Speech & Audio
Use text-to-speech, speech recognition, and audio recording in lessons.
Students can listen to text read aloud, practice pronunciation by recording themselves, and interact with speech-to-text exercises.
Text-to-Speech
Text-to-speech converts written text into spoken audio. Use it for:
- Modeling correct pronunciation
- Creating listening exercises without recording your own voice
- Helping students hear unfamiliar words
Listen (Text-to-Speech)
Students and teachers can select text in a lesson and use Listen (Text-to-Speech) from the floating toolbar. This is useful for hearing a sentence, short passage, instruction, or vocabulary item without leaving the lesson.

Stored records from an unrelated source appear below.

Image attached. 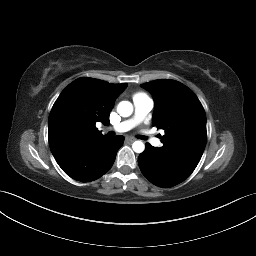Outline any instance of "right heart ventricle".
Listing matches in <instances>:
<instances>
[{"label": "right heart ventricle", "instance_id": "right-heart-ventricle-1", "mask_svg": "<svg viewBox=\"0 0 256 256\" xmlns=\"http://www.w3.org/2000/svg\"><path fill=\"white\" fill-rule=\"evenodd\" d=\"M136 97H146V96L142 93H137V94L134 95L133 99L136 98Z\"/></svg>", "mask_w": 256, "mask_h": 256}]
</instances>
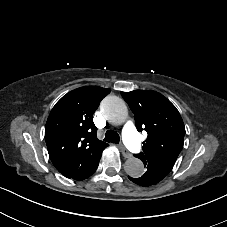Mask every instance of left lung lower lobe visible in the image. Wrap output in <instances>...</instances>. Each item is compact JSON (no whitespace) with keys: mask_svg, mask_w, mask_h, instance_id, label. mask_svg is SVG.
I'll list each match as a JSON object with an SVG mask.
<instances>
[{"mask_svg":"<svg viewBox=\"0 0 227 227\" xmlns=\"http://www.w3.org/2000/svg\"><path fill=\"white\" fill-rule=\"evenodd\" d=\"M167 175L162 173L159 169L153 166L147 167V171L144 173V175L140 178H131L129 179L133 181L135 184L141 185V186H150L157 184L159 181L164 179Z\"/></svg>","mask_w":227,"mask_h":227,"instance_id":"0a47b994","label":"left lung lower lobe"}]
</instances>
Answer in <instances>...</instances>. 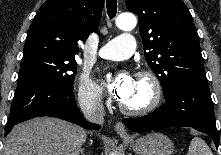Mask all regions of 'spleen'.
<instances>
[{
  "label": "spleen",
  "mask_w": 221,
  "mask_h": 155,
  "mask_svg": "<svg viewBox=\"0 0 221 155\" xmlns=\"http://www.w3.org/2000/svg\"><path fill=\"white\" fill-rule=\"evenodd\" d=\"M187 155H213L209 146L199 137H194L190 143Z\"/></svg>",
  "instance_id": "3e777b00"
}]
</instances>
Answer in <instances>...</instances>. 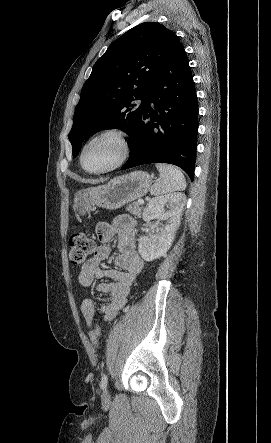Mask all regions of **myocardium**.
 <instances>
[{
    "label": "myocardium",
    "instance_id": "obj_1",
    "mask_svg": "<svg viewBox=\"0 0 271 443\" xmlns=\"http://www.w3.org/2000/svg\"><path fill=\"white\" fill-rule=\"evenodd\" d=\"M115 135L118 140L120 141L121 144V154L120 157L118 158V160L113 163L112 165L101 169V170H88L85 168L84 164H83V153L85 148L87 147V145L92 142L93 140L105 136V135ZM132 153V143L129 137L128 132L118 126H110V127H106L98 132H96L95 134H93L82 146L80 153H79V164L80 167L82 168V170L88 174H103V173H107L110 172L112 170H115L117 168H119L120 166H122L124 163H126L128 161V159L130 158Z\"/></svg>",
    "mask_w": 271,
    "mask_h": 443
}]
</instances>
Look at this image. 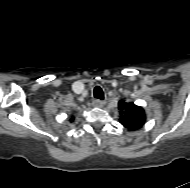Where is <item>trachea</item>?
Returning <instances> with one entry per match:
<instances>
[{
  "label": "trachea",
  "mask_w": 190,
  "mask_h": 188,
  "mask_svg": "<svg viewBox=\"0 0 190 188\" xmlns=\"http://www.w3.org/2000/svg\"><path fill=\"white\" fill-rule=\"evenodd\" d=\"M94 97L96 99H100V100L104 99V93H103V90L100 86H96L94 88Z\"/></svg>",
  "instance_id": "3493384b"
}]
</instances>
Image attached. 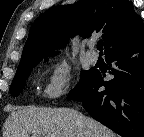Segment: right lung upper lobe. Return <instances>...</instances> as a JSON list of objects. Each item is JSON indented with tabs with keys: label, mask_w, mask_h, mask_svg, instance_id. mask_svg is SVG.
Listing matches in <instances>:
<instances>
[{
	"label": "right lung upper lobe",
	"mask_w": 144,
	"mask_h": 137,
	"mask_svg": "<svg viewBox=\"0 0 144 137\" xmlns=\"http://www.w3.org/2000/svg\"><path fill=\"white\" fill-rule=\"evenodd\" d=\"M97 33L102 34L106 54L144 36V24L128 0H80L52 7L32 24L19 66L64 47L70 36Z\"/></svg>",
	"instance_id": "obj_1"
}]
</instances>
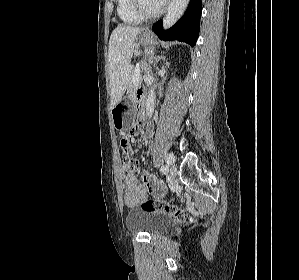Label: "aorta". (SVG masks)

The selected text is read aloud by a native-sounding AI voice at a slower learning-friendly pace. The button is available in learning contexts where listening is allowed, including some read-only lesson views.
Playback speed
Next to the Listen button, a playback speed selector lets the listener choose how fast the AI voice reads — useful for slowing down a tricky sentence for an A1 student or speeding up a familiar passage for review. The selected speed applies to subsequent Listen requests in the same lesson; it is a per-user preference, not a teacher control, so a teacher's speed does not change what the student hears. The setting is separate from the speed control on the Audio Player widget below — that one applies to a generated audio track, not selection-based listening.
Listen is billed at 1 token per 15 characters with a minimum of 1 token, and supports up to 100 words per request. If the selected text is too long, the button is disabled and shows an explanation.

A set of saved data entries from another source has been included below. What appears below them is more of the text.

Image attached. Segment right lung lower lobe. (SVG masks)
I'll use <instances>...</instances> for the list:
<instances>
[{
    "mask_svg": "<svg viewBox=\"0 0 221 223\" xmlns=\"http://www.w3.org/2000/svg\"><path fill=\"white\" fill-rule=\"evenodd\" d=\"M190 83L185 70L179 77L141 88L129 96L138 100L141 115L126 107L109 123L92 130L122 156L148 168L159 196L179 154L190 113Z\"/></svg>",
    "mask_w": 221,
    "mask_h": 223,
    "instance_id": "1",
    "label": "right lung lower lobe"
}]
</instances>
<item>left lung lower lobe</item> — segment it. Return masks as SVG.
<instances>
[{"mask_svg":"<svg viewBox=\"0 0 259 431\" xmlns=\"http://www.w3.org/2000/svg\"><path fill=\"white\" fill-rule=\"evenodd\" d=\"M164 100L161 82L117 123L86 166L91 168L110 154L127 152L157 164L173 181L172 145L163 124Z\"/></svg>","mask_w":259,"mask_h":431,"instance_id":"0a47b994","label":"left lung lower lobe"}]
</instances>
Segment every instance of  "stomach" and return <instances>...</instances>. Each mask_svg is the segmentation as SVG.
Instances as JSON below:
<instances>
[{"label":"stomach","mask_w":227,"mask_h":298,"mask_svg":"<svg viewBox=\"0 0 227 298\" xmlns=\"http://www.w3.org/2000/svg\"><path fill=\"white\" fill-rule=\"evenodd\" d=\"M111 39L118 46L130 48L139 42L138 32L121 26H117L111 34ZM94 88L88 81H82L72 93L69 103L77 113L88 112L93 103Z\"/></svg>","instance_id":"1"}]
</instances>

AI-Generated Audio (Lesson Builder)
When using the AI lesson builder, listening sections can include AI-generated audio. The AI writes a dialogue or monologue script, and Speakly converts it into natural-sounding speech.
Voice configuration:
Each speaker is configured with three characteristics:
| Characteristic | Options |
|---|---|
| Gender | Any gender, Male, Female |
| Age | Any age, Young, Middle-aged |
| Style | Any style, Calm, Confident, Upbeat, Warm, Professional, Gentle, Mature, Casual |
The platform picks the best matching voice automatically. Each speaker in a dialogue can have different characteristics — for example, a "young, upbeat female" student and a "middle-aged, professional male" teacher.

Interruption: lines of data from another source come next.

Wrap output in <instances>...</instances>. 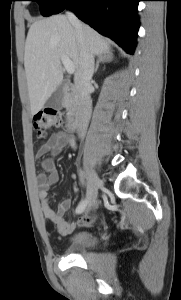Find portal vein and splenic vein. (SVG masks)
<instances>
[{
  "instance_id": "portal-vein-and-splenic-vein-1",
  "label": "portal vein and splenic vein",
  "mask_w": 181,
  "mask_h": 300,
  "mask_svg": "<svg viewBox=\"0 0 181 300\" xmlns=\"http://www.w3.org/2000/svg\"><path fill=\"white\" fill-rule=\"evenodd\" d=\"M61 61H62L63 65H64L67 73L68 74H73L74 71H75V67H74L72 61L69 58L65 57V56L61 57Z\"/></svg>"
}]
</instances>
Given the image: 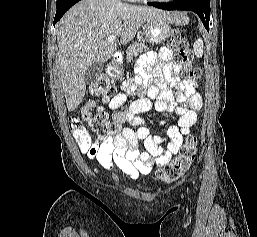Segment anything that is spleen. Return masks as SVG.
Here are the masks:
<instances>
[{
    "mask_svg": "<svg viewBox=\"0 0 257 237\" xmlns=\"http://www.w3.org/2000/svg\"><path fill=\"white\" fill-rule=\"evenodd\" d=\"M194 53L197 58L203 55V40L201 38L197 39L193 45Z\"/></svg>",
    "mask_w": 257,
    "mask_h": 237,
    "instance_id": "spleen-1",
    "label": "spleen"
}]
</instances>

Emotional tags for natural delivery:
The AI can include emotional tags in scripts to make the speech more natural:
| Tag Type | Examples | Best For |
|---|---|---|
| Emotions | [calm], [excited], [nervous], [happy] | Natural conversation feel |
| Delivery | [whispering], [shouting], [laughing] | Expressive dialogue |
| Pace | [slowly], [quickly], [cautiously] | Speed variation |
| Effects | [applause], [footsteps], [door closing] | Scene setting |
Tags are adapted by level:
- A1/A2: calm, slow, clear delivery only
- B1/B2: natural conversation with moderate emotional variation
- C1/C2: full range of emotions, delivery styles, and sound effects
Emotional tags direct the voice synthesis engine -- they are not spoken aloud. Tags are automatically removed from the transcript shown to students.
Audio Player Widget
The generated audio appears in the lesson as an audio player widget with:
- Playback controls (play, pause, scrub)
- Speed adjustment (0.5x to 1.5x)
- Transcript toggle (hidden, shown after listening, or always visible)
- No limits on replaying
For exam-style listening tasks, the same audio widget can be more restrictive: it can use a compact layout, limit the number of plays, prevent rewind, and keep the transcript hidden. Teachers usually use this through Exam Preparation presets rather than configuring it manually.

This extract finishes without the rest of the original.